Como es evidente tras la lectura de este libro imprescindible
(Pensar desde la izquierda, Errata
Naturae) en estos tiempos de crisis programada, enfrente estaba la doctrina
neoliberal, gestada mucho antes pero con influencia determinante a partir de
los años ochenta, cuando Thatcher y Reagan llegan al poder y forjan una alianza política
de largo alcance. Desde entonces, ese pensamiento único, una praxis mercantil desaprensiva
con un contenido ideológico solo orientado a fomentar esta, no ha hecho sino
expandir su nocivo radio de influencia hasta imperar sobre la economía mundial.
Eso que los expertos consultados denominan globalización.

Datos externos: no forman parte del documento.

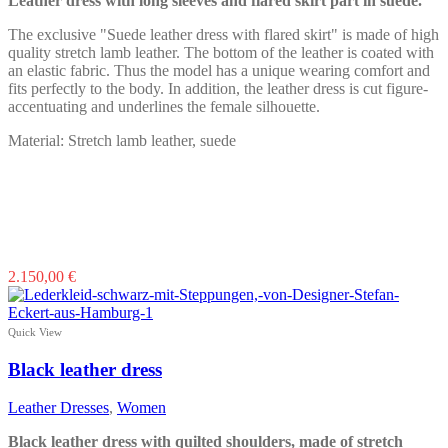
Leather dress with long sleeves and flared skirt part in suede.
on
the
The exclusive "Suede leather dress with flared skirt" is made of high
product
quality stretch lamb leather. The bottom of the leather is coated with
page
an elastic fabric. Thus the model has a unique wearing comfort and
fits perfectly to the body. In addition, the leather dress is cut figure-
accentuating and underlines the female silhouette.
Material: Stretch lamb leather, suede
This
2.150,00
€
product
has
multiple
Quick View
variants.
The
Black leather dress
options
may
Leather Dresses
,
Women
be
chosen
Black leather dress with quilted shoulders, made of stretch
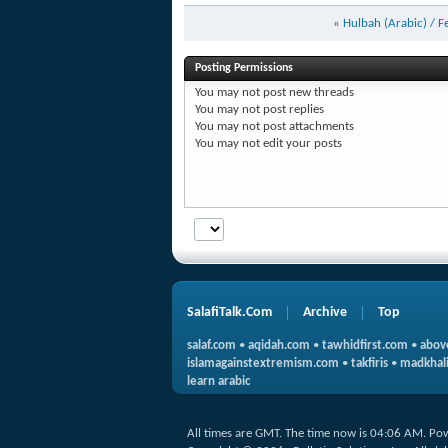
«
Hulbah (Arabic) / F
Posting Permissions
You
may not
post new threads
You
may not
post replies
You
may not
post attachments
You
may not
edit your posts
SalafiTalk.Com
Archive
Top
salaf.com
•
aqidah.com
•
tawhidfirst.com
•
abov
islamagainstextremism.com
•
takfiris
•
madkhali
learn arabic
All times are GMT. The time now is
04:06 AM
.
Po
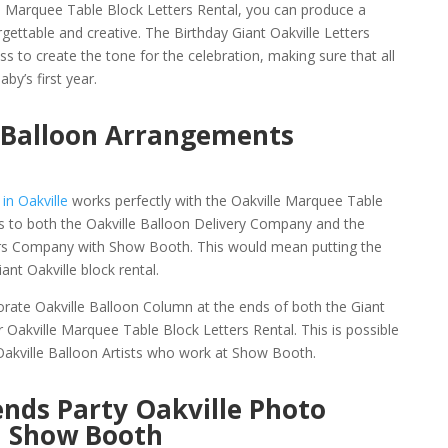
e Marquee Table Block Letters Rental, you can produce a
gettable and creative. The Birthday Giant Oakville Letters
ss to create the tone for the celebration, making sure that all
by’s first year.
e Balloon Arrangements
in Oakville
works perfectly with the Oakville Marquee Table
ks to both the Oakville Balloon Delivery Company and the
ers Company with Show Booth. This would mean putting the
ant Oakville block rental.
orate Oakville Balloon Column at the ends of both the Giant
r Oakville Marquee Table Block Letters Rental. This is possible
 Oakville Balloon Artists who work at Show Booth.
nds Party Oakville Photo
h Show Booth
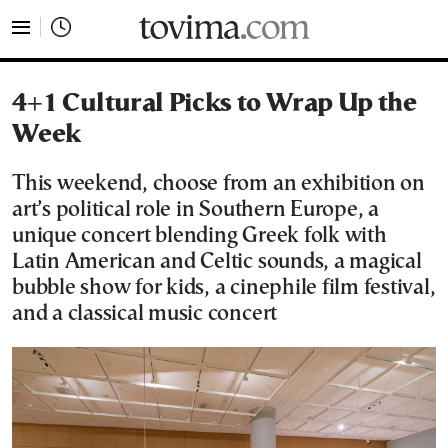
tovima.com - Breaking News, Analysis and Opinion fr
4+1 Cultural Picks to Wrap Up the
Week
This weekend, choose from an exhibition on
art’s political role in Southern Europe, a
unique concert blending Greek folk with
Latin American and Celtic sounds, a magical
bubble show for kids, a cinephile film festival,
and a classical music concert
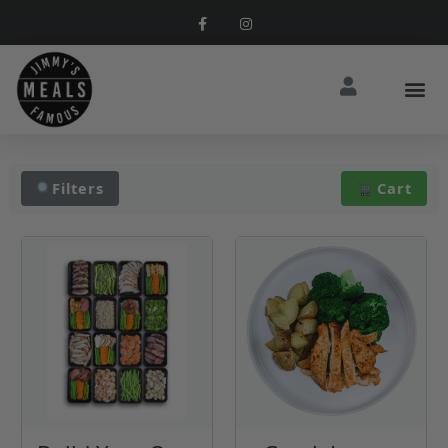
Filters
Cart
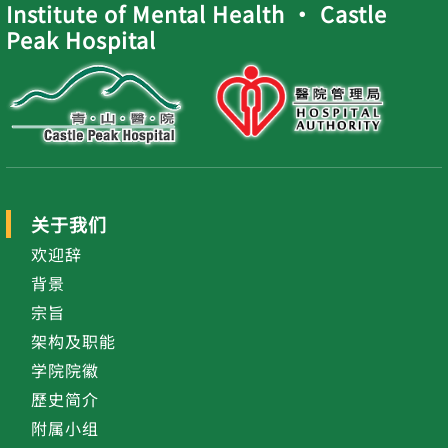
Institute of Mental Health ‧ Castle
Peak Hospital
关于我们
欢迎辞
背景
宗旨
架构及职能
学院院徽
歷史简介
附属小组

Esta es la narrativa beligerante que sostienen los
principales adalides de la izquierda intelectual en este período de grandes
turbulencias y limitadas expectativas. En las posiciones más avanzadas de este
movimiento heterogéneo y plural estaría el estratega revolucionario Zizek, por
supuesto, con su valioso tratado político En defensa de las causas perdidas,
y Jameson, con Valencias de la Dialéctica y sus análisis filosóficos y
culturales del fenómeno de la globalización, en confabulación relativa con Negri
y Hardt, los más utópicos, y su creencia en el poder insurgente y transformador
de la multitud, o Badiou, defensor intransigente de un nuevo comunismo. Pero
también agentes del conocimiento más sutil del nivel de Agamben y Rancière. Y en
la trastienda el gran Debord, como un insidioso espectro infiltrado en la
maquinaria espectacular.
Toda la apuesta de estos pensadores consistiría
en revertir las estrategias del análisis y la crítica de la realidad del
capitalismo neoliberal en la creación de una alternativa real al poder
hegemónico. Esa estrategia podría alegorizarse con las palabras de ese joven
tunecino que, tras la rebelión que acabó con la tiranía en su país, exclamó:
“Antes yo miraba la televisión, ahora es la televisión la que me mira a mí”.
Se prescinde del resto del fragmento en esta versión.